**Work item**
The data below is to be written out exactly, with no pictures.

**Dataset excerpts**
- Opening Delimiter -

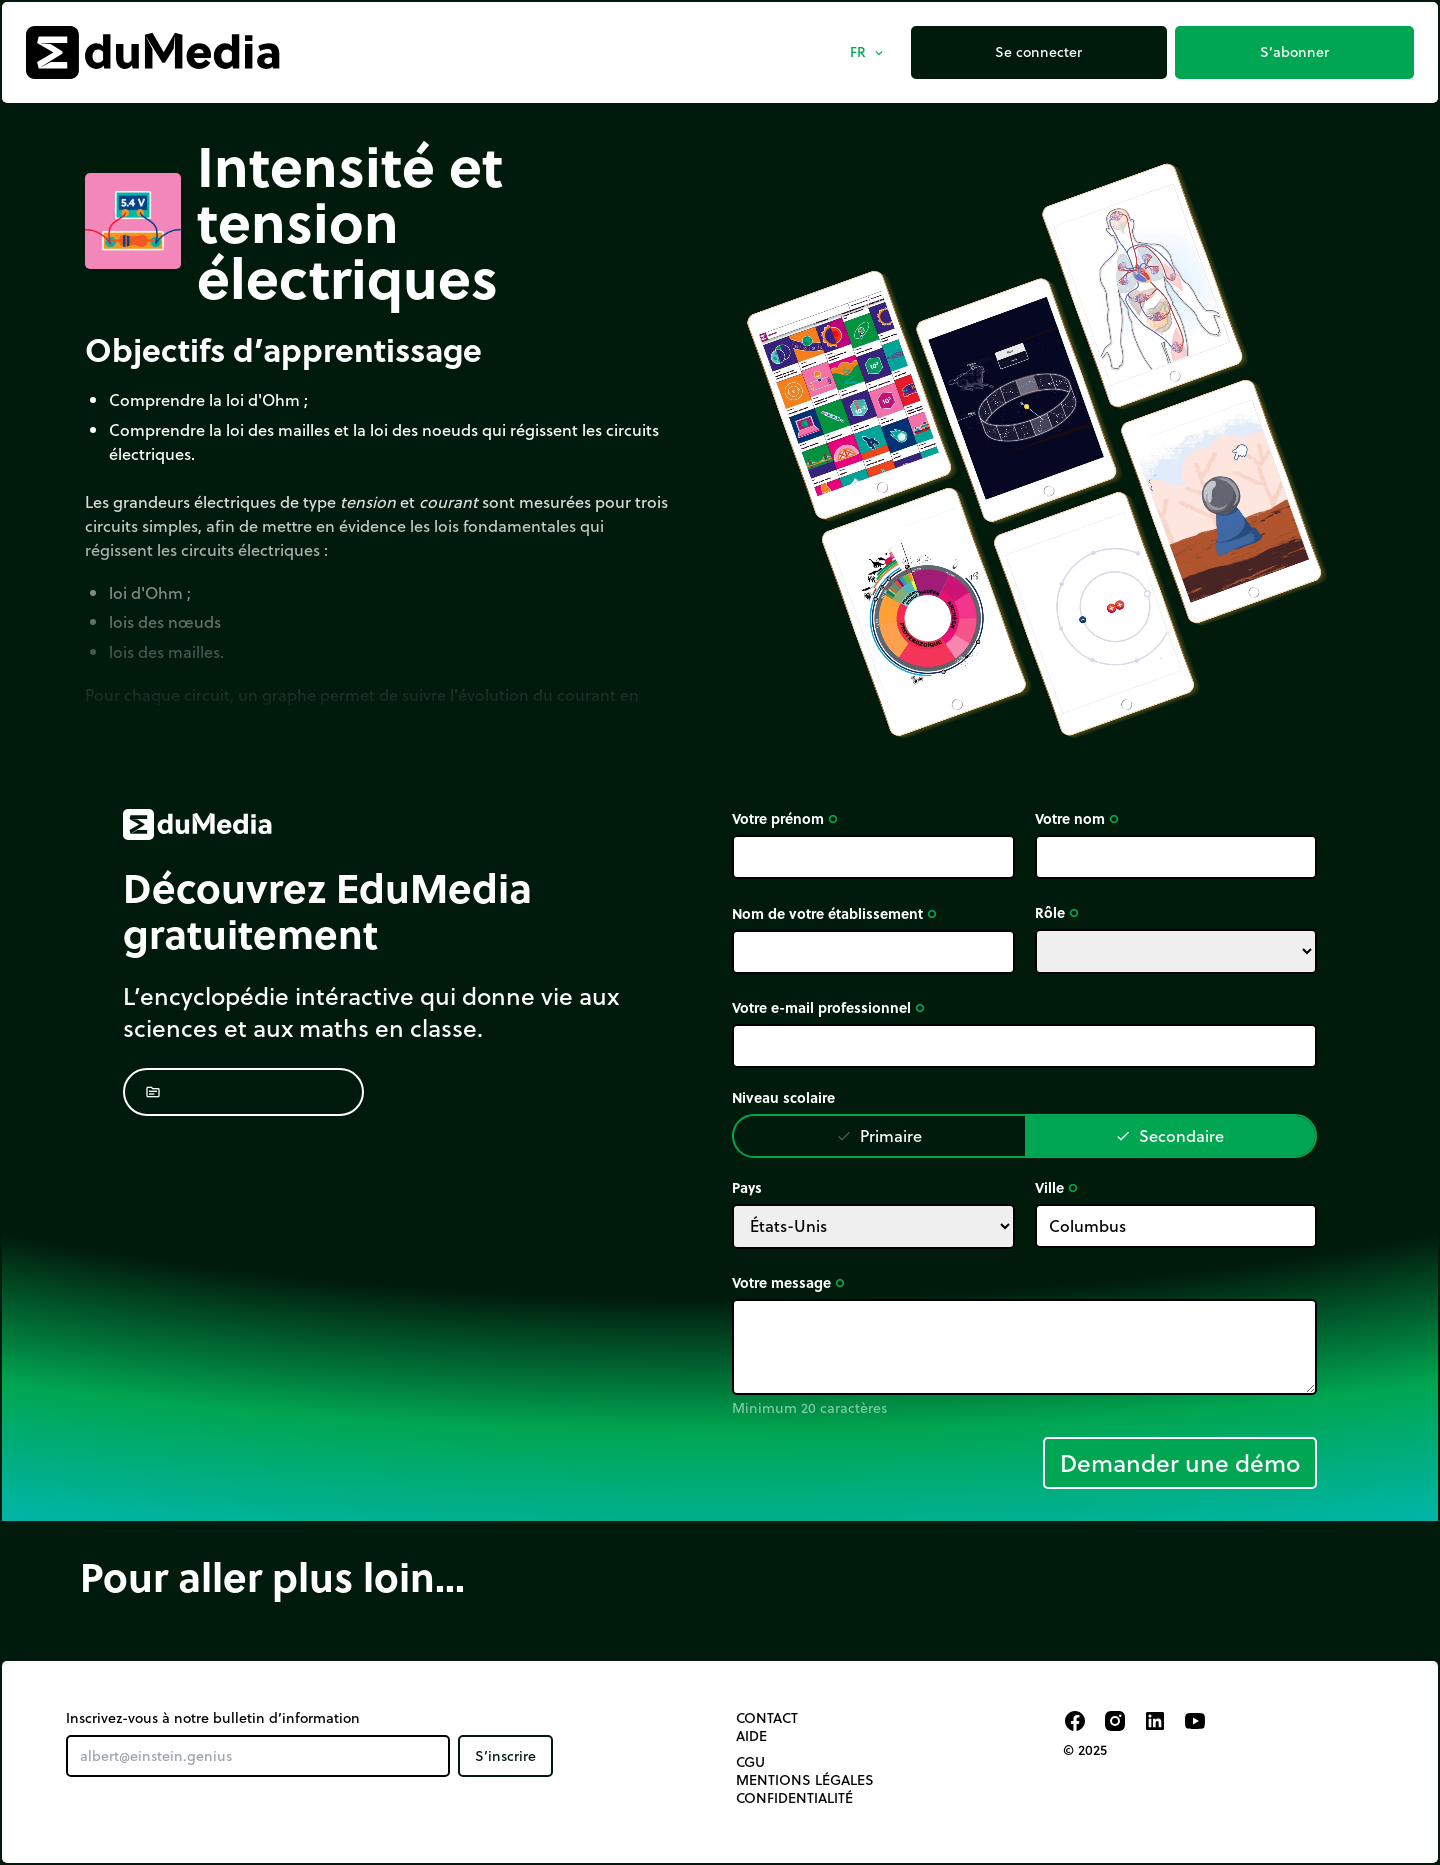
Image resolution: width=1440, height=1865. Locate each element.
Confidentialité (794, 1798)
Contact (767, 1718)
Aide (751, 1736)
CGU (750, 1762)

- Closing Delimiter -

**Result of this task**
Image resolution: width=1440, height=1865. Locate each element.
Confidentialité (794, 1798)
Contact (767, 1718)
Aide (751, 1736)
CGU (750, 1762)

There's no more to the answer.